TASK TO CARRY OUT — A word-for-word copy is needed of the line containing "Care Calculator" and every line after it through the end of the records below, leaving out all pictures.
**** INPUT DATA
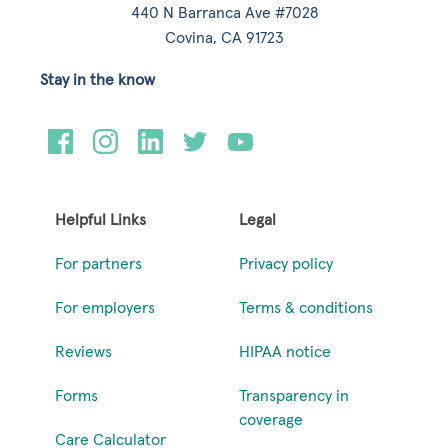
440 N Barranca Ave #7028
Covina, CA 91723
Stay in the know
Helpful Links
Legal
For partners
Privacy policy
For employers
Terms & conditions
Reviews
HIPAA notice
Forms
Transparency in
coverage
Care Calculator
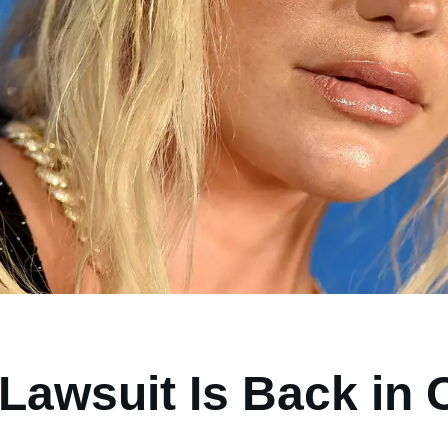
Lawsuit Is Back in 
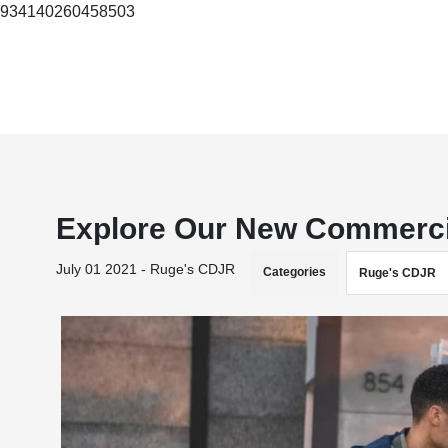
934140260458503
Explore Our New Commercia
July 01 2021 - Ruge's CDJR
Categories
Ruge's CDJR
********
SOLUTION TO THE PROBLEM —
Care Calculator
Lawsuit Is Back in 
934140260458503
Explore Our New Commercia
July 01 2021 - Ruge's CDJR
Categories
Ruge's CDJR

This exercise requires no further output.